Development of an Intra-dialysis Yoga Protocol for Patients with End-Stage Renal Disease | Abstract
Journal of Yoga & Physical Therapy

Journal of Yoga & Physical Therapy
Open Access

ISSN: 2157-7595

+44 7480022681


Development of an Intra-dialysis Yoga Protocol for Patients with End-Stage Renal Disease

Gurjeet S Birdee, Chase Bossart, Amy Wheeler, Stephanie J Sohl and Dolphi Wertenbaker

Objective: Patients with end-stage renal disease on maintenance haemodialysis are physically inactive. We describe the rationale and process of developing a targeted yoga therapy intervention to promote physical activity among this population.

Methods: An intra-dialysis yoga protocol was devised through a process of expert consensus. All yoga therapists were trained in the tradition of Tirumalai Krishnamacharya and his son T.K.V. Desikachar. Protocol development occurred in 4 stages: 1. Education of panel on end-stage renal disease and haemodialysis; 2. Discussion of potential therapeutic benefits of yoga for the population; 3. Identification of therapeutic goals for the population; and 4. Yoga protocol development. The protocol was subjected to critical feedback by other yoga therapists, clinical researchers, and nephrologists.
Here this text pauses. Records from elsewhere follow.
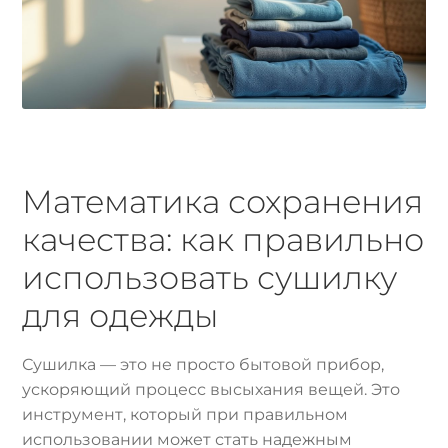
Математика сохранения
качества: как правильно
использовать сушилку
для одежды
Сушилка — это не просто бытовой прибор,
ускоряющий процесс высыхания вещей. Это
инструмент, который при правильном
использовании может стать надежным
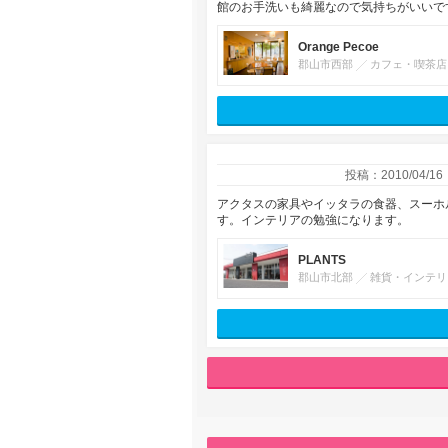
館のお手洗いも綺麗なので気持ちがいいで
Orange Pecoe
郡山市西部
カフェ・喫茶店
投稿：2010/04/16
アクタスの家具やイッタラの食器、スーホ
す。インテリアの勉強になります。
PLANTS
郡山市北部
雑貨・インテリ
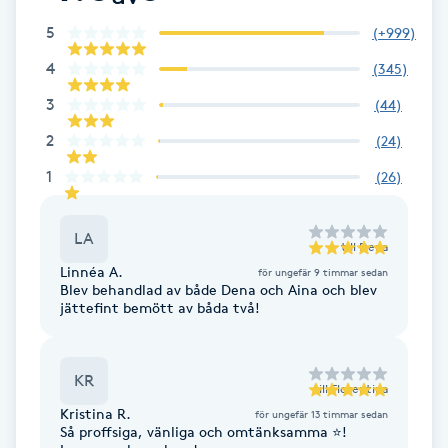
Kinesiologi
5
(
+999
)
4
(
345
)
Kinesisk medicin
3
(
44
)
Kiropraktik
2
(
24
)
1
(
26
)
Klangmassage
LA
till
Dena
Klippning
Linnéa A.
för ungefär 9 timmar sedan
Blev behandlad av både Dena och Aina och blev
Klippning & Slingor
jättefint bemött av båda två!
Klippning ungdom
KR
till
Florentina
Kristina R.
för ungefär 13 timmar sedan
Koppningsmassage
Så proffsiga, vänliga och omtänksamma ⭐️!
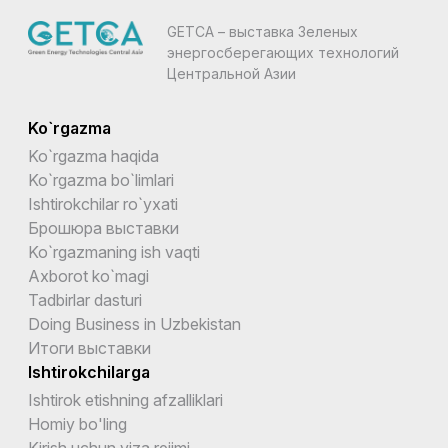
GETCA – выставка Зеленых
энергосберегающих технологий
Центральной Азии
Ko`rgazma
Ko`rgazma haqida
Ko`rgazma bo`limlari
Ishtirokchilar ro`yxati
Брошюра выставки
Ko`rgazmaning ish vaqti
Axborot ko`magi
Tadbirlar dasturi
Doing Business in Uzbekistan
Итоги выставки
Ishtirokchilarga
Ishtirok etishning afzalliklari
Homiy bo'ling
Kirish uchun viza rejimi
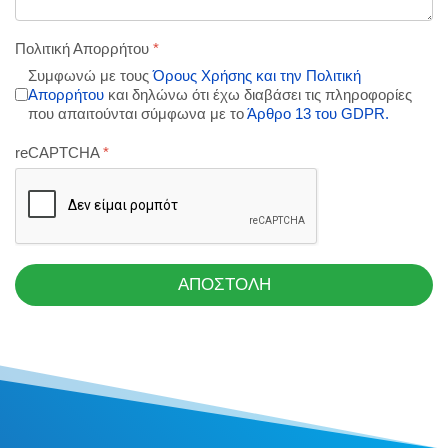
Πολιτική Απορρήτου
*
Συμφωνώ με τους
Όρους Χρήσης και την Πολιτική
Απορρήτου
και δηλώνω ότι έχω διαβάσει τις πληροφορίες
που απαιτούνται σύμφωνα με το
Άρθρο 13 του GDPR.
reCAPTCHA
*
ΑΠΟΣΤΟΛΗ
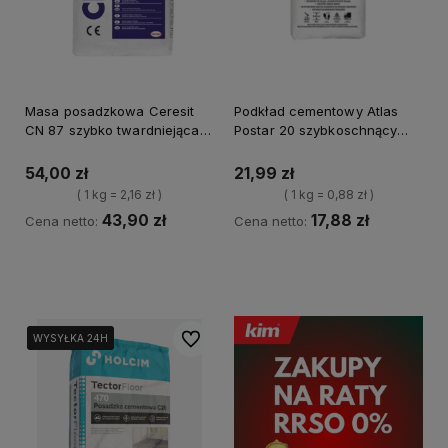
Masa posadzkowa Ceresit
Podkład cementowy Atlas
CN 87 szybko twardniejąca
Postar 20 szybkoschnący
25 kg
(10-80 mm) 25 kg
54,00 zł
21,99 zł
( 1 kg = 2,16 zł )
( 1 kg = 0,88 zł )
43,90 zł
17,88 zł
Cena netto:
Cena netto:
Powiadom o dostępności
Powiadom o dostępności
Do ulubionych
WYSYŁKA 24H
WYSYŁKA 24H
WYSYŁKA 24H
Protocol: A yoga practice was developed to be administered over 12-weeks during dialysis (intra-dialysis yoga; IDY) and offered during each dialysis session (3 times a week). The therapeutic goals of the practice were to improve physical function, reduce cardiovascular risk factors (hypertension, and cardiovascular disease), improve fatigue, reduce muscle cramps, improve mood, and help patients’ cope with chronic medical illness and dialysis treatment. The yoga tools selected for use were movement, breathing, and meditation. Movements (asana) were designed to be done during dialysis sessions recognizing the limitations of patients having to remain in a chair. Breathing practices emphasized relaxation by utilizing deeper breathing (langhana) and other specific techniques (sitali). A water meditation (dhyana) was chosen to further support relaxation and enhances the experience of purification which is akin to dialysis treatment.

Conclusion: We developed a yoga intervention through a process of expert consensus of yoga therapists, researchers and clinicians. Therapeutic goals for the yoga practice were identified a priori to protocol development. This process may be useful in future research design and to help focus outcome selections for clinical trials.